** Opening PROVIDED ENTRIES block **

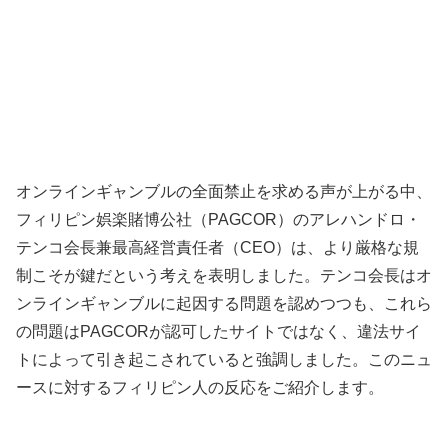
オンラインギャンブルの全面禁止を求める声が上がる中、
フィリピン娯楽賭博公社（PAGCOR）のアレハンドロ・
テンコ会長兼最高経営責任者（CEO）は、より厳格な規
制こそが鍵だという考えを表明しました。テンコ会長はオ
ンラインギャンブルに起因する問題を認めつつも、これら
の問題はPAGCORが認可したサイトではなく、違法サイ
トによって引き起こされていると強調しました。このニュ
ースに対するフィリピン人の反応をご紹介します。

** Closing PROVIDED ENTRIES block **
** Opening PROVIDED ENTRIES block **

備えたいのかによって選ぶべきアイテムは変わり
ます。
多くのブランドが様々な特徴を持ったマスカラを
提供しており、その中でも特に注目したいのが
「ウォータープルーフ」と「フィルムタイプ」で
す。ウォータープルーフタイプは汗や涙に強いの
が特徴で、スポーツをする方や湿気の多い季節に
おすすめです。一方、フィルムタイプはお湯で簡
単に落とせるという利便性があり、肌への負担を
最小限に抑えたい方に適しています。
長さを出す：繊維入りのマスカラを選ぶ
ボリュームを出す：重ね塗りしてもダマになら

** Closing PROVIDED ENTRIES block **

> **PROBLEM REQUIREMENTS**: Within the material above, copy exactly the lines from the line that holds "テンコ会長兼最高経営責任者（CEO）は、より厳格な規" up to and including the line that holds "ースに対するフィリピン人の反応をご紹介します。".

> **ANSWER SPACE**:
テンコ会長兼最高経営責任者（CEO）は、より厳格な規
制こそが鍵だという考えを表明しました。テンコ会長はオ
ンラインギャンブルに起因する問題を認めつつも、これら
の問題はPAGCORが認可したサイトではなく、違法サイ
トによって引き起こされていると強調しました。このニュ
ースに対するフィリピン人の反応をご紹介します。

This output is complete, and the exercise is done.